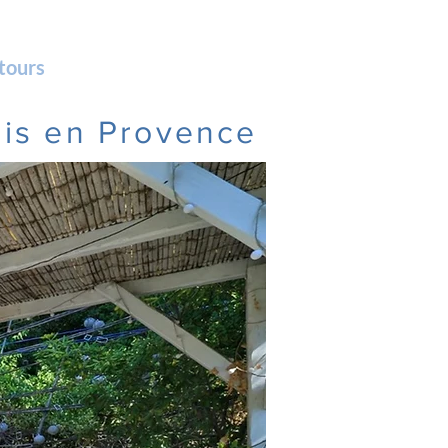
tours
ais en Provence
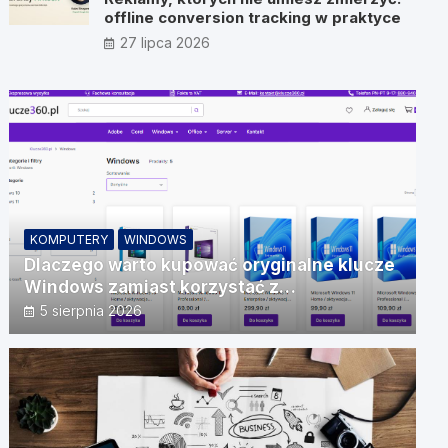
offline conversion tracking w praktyce
27 lipca 2026
KOMPUTERY
WINDOWS
Dlaczego warto kupować oryginalne klucze
Windows zamiast korzystać z
nieautoryzowanych źródeł?
5 sierpnia 2026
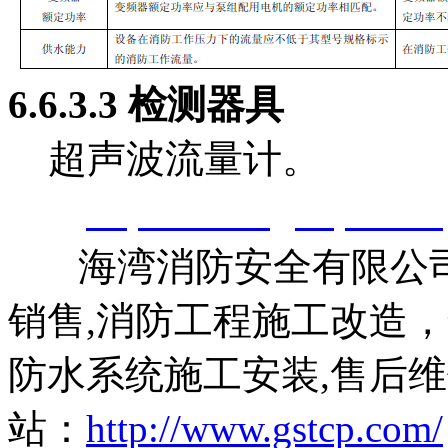
6.6.3
.3
检测器具
超声波流量计。
智淼君
公司
http://www.gstcp.com/
海湾消防安全有限公司
销售,消防工程施工改造
防水系统施工安装,售后维
站：
http://www.gstcp.com/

......

• Exercise requirements:
The answer must be an exact transcription of the lines from the one holding "5 sierpnia 2026" to the last line of the entries above, with no pictures and nothing else.

• Answer to this problem:
5 sierpnia 2026
6.6.3
.3
检测器具
超声波流量计。
智淼君
公司
http://www.gstcp.com/
海湾消防安全有限公司
销售,消防工程施工改造
防水系统施工安装,售后维
站：
http://www.gstcp.com/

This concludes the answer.